Partial Optimal Transport

Updated 14 December 2025

Partial Optimal Transport is a framework that generalizes classical optimal transport by allowing only a prescribed mass to be transported under relaxed marginal constraints.
It employs methodologies such as linear programming and entropic regularization (Sinkhorn scaling) to efficiently solve the mass-constrained optimization problems.
Applications span domain adaptation, clustering under imbalance, and scientific feature tracking, offering robust solutions in machine learning and computer vision.

Partial Optimal Transport (POT) extends classical optimal transport by permitting only a prescribed mass fraction to be transported, under marginal constraints that allow for surplus or deficit.
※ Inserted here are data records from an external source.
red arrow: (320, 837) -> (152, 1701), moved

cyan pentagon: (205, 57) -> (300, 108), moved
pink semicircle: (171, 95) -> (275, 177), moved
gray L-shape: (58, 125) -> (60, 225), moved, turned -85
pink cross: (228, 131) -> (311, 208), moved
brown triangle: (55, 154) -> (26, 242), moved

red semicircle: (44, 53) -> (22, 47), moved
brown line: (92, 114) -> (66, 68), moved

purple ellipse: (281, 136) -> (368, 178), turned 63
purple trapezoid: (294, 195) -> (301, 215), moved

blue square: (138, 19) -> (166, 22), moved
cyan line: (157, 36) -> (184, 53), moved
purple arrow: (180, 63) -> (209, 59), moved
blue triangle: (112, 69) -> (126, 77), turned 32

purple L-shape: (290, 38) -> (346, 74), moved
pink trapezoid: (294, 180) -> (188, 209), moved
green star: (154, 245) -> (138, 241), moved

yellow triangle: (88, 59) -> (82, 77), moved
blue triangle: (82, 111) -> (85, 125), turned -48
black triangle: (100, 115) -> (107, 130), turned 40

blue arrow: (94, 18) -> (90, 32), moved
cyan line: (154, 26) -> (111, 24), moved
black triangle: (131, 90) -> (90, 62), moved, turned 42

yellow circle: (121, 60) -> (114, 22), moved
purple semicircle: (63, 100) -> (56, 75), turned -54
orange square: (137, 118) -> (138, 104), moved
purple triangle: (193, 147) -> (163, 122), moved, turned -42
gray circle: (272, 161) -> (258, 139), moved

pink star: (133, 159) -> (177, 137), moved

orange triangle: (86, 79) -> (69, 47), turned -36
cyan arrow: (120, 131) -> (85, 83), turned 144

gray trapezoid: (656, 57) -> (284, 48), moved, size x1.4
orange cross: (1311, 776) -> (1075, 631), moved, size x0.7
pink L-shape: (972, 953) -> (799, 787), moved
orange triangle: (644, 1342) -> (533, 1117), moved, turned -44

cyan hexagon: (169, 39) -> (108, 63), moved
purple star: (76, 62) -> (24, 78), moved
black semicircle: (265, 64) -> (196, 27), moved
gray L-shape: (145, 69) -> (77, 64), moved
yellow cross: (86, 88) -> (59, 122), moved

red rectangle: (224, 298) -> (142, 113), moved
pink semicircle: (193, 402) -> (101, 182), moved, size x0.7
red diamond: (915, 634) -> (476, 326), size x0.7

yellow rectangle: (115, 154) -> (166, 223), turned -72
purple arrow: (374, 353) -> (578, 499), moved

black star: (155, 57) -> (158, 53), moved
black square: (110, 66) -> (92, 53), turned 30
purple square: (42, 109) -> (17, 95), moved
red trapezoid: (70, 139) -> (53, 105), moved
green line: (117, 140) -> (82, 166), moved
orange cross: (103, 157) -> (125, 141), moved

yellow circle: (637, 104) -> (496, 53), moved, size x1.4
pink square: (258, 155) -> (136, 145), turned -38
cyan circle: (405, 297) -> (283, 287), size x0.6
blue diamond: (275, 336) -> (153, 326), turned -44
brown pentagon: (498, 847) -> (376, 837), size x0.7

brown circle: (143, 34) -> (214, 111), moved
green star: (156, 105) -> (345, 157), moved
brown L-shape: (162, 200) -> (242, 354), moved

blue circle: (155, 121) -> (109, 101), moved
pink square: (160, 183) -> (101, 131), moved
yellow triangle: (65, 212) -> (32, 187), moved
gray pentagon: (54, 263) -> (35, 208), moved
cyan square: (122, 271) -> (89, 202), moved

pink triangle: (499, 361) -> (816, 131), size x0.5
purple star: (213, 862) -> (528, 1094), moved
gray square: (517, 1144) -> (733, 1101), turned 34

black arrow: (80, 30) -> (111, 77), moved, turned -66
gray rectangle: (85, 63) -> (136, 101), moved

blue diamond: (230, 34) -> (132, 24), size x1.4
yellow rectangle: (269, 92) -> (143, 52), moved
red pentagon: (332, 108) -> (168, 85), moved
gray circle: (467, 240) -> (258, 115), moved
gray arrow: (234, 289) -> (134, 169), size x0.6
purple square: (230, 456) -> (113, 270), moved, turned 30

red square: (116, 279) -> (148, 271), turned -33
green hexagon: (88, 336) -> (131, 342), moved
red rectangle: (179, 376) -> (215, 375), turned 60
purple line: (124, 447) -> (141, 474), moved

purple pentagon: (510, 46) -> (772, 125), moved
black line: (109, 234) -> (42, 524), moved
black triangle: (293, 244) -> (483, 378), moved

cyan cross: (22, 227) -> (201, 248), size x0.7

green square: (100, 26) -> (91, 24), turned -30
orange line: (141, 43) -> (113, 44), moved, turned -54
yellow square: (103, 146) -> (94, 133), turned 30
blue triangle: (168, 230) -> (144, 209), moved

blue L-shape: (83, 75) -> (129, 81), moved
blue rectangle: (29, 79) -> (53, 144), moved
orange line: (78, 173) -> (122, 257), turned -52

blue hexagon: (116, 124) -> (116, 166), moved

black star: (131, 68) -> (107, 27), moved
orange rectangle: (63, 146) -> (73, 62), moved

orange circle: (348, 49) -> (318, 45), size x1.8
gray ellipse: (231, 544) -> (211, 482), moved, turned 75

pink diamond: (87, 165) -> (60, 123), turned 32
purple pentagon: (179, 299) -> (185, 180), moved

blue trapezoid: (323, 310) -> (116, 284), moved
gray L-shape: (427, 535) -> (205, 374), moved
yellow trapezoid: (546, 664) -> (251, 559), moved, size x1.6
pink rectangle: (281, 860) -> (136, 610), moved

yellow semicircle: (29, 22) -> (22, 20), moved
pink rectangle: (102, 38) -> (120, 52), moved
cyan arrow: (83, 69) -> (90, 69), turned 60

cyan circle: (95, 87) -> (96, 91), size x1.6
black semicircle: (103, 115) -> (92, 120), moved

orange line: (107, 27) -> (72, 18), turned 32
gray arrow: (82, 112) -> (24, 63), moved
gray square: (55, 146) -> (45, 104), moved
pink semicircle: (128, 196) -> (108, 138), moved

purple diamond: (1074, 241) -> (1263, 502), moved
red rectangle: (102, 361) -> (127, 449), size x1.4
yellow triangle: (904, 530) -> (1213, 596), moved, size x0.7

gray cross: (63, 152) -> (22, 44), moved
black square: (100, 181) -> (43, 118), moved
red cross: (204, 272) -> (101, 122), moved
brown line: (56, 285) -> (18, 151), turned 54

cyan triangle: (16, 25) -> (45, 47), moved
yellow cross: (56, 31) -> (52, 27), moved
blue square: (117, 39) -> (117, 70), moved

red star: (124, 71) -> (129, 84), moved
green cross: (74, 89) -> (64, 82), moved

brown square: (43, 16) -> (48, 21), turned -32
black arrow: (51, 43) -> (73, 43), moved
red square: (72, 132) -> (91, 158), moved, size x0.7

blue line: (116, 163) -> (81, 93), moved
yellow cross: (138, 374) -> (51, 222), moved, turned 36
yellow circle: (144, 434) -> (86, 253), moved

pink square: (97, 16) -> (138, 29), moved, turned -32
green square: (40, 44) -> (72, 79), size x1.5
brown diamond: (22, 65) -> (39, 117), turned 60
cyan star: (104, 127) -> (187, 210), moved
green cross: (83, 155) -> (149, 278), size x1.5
This framework generalizes balanced OT and unbalanced OT, enabling flexible matching between distributions of unequal mass. POT is now a core tool in mathematical analysis, computational optimal transport, machine learning, computer vision, and statistics, with broad applications including domain adaptation, shape and color matching, clustering under imbalance, and scientific feature tracking. The field encompasses two-marginal, multi-marginal, and generalized settings, with algorithms spanning linear programming, scaling methods, and first-order convex optimization.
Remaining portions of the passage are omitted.